Leadership is needed to make diversity a top priority
There has never been a more important time to talk about inclusion and diversity. The CBI believes this remains one of the defining issues of our age. How we make ours an economy for everyone and use this as a source of advantage for the UK. Of course, this is about fairness, a very important word in today’s environment. But it’s also about hard-nosed competitiveness.
We have Justin Trudeau, Canada’s prime minister, describing diversity as Canada’s number-one competitive advantage in the coming years. It should also be ours. It should be up in lights in the new Industrial Strategy and we have said so in the CBI’s response last week to Greg Clark.
The business case for diversity and inclusion is rock-solid. Firms with the highest levels of gender diversity are 15% more likely to outperform their rivals, while those with the highest levels of ethnic diversity are 35% more likely to do so.
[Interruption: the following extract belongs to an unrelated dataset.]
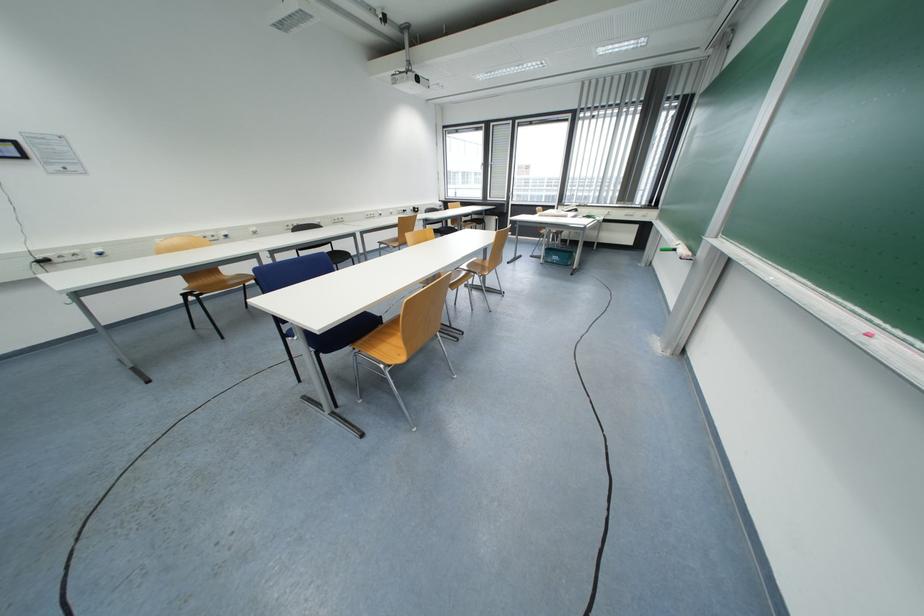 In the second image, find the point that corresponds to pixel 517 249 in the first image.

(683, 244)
But it’s time for a reality check. Progress towards inclusive workplaces is still just too slow. And we’re not just talking about gender, it’s every kind of diversity – including ethnicity, social background disability, sexual orientation and age. In 2015, one in eight of the working-age population were from a BME background yet BME individuals make up just 10% of the workforce and hold just 6% of top management positions in the FTSE 100.
At 25, people from low-income families will earn on average just under £2 less per hour than their peers from wealthier backgrounds.
And despite the fact that one in five of us are likely to develop a disability while of working age, the percentage of disabled people in work is 34 percentage points below that for non-disabled people.
And less than 5% of FTSE 350 CEOs are women.
We need to use what we know works and make it the norm in all our businesses. Not as a footnote to other priorities, but as a top strategic priority for our country.
Today we’re heading into a perfect storm of three seismic changes in demographics and technology that will make talent the number-one worry for our firms. For many, of course, it already is. Whatever the impact of leaving the EU, there are likely to be fewer EU migrants coming to work in the UK than in the past. At the same time the UK’s domestic labour force is shrinking as the baby boomers retire. And third, we need new skills in our economy as the next digital technology wave of AI and automation gets under way. The sum total is a challenge and an opportunity that we need to seize and address with both arms.
A large part of the answer lies in reaching deeper into the talent pools of our country, expanding the inclusiveness of our workplaces. Government has a role, but this is mostly down to us.
Since last year, there have been three outstanding reports, led by four outstanding business leaders, on what needs to change. The CBI supports all the business-facing recommendations in these reports and will back them fully. And we call on all CBI members and all businesses in the UK adopt them. It’s not easy, it’s hard graft and the CBI can help.
It isn’t a question of only changing the picture on boards or of a focus on one group. It’s about building inclusive workplaces that harness the best innovation and productivity the British workforce can offer because people feel accepted, supported and have opportunities to thrive.
We of course know that real change will take more than stated commitment. Leadership is the key. It is the constant action, worrying, questioning, suggesting, frankly nagging, of leaders that makes the biggest difference.
It’s because progress is about no one thing, no silver bullet. It’s about questioning an all-white shortlist, the exit interview with the young gay man who says he felt he didn’t belong, the introduction of nameneutral CV filtering. No one thing. It takes leadership, constant and unflinching.
And here we have a worry. At times of great change – and we are most certainly in one as we face Brexit, technological upheaval, political instability – priorities compete and things can go backwards. It can be too easy to let things slip down a list, perhaps even to seek comfort in the familiar, people like you and not different from you.
In tougher times, a search for experience might well end up being a search in a traditional pool, closing the door to greater inclusion. Only committed leadership can win against this and is why it matters so much.
There are so many great examples of how to do this.
The consultancy Mercer, for example, has established a Diversity and Inclusion Council which meets separately to give inclusion the attention it deserves.
Dwr Cymru/Welsh Water worked with Stonewall on how they could change the image of the water sector to attract and retain more LGBT colleagues.
Fujitsu have made inclusion part of their training for new managers, while Pets at Home redesigned store manager roles as part-time or job share positions to help more talented women move up the ranks.
And EY have removed academic criteria from its graduate and schoolleaver programmes and instead assess potential hires on their strengths and competencies.
These are simple changes with big effects. For the CBI, we will continue to make this one of most our important priorities. We urge all leaders, in all parts of business, to do the same. And make sure we go forwards in this next period of change, as I know we can.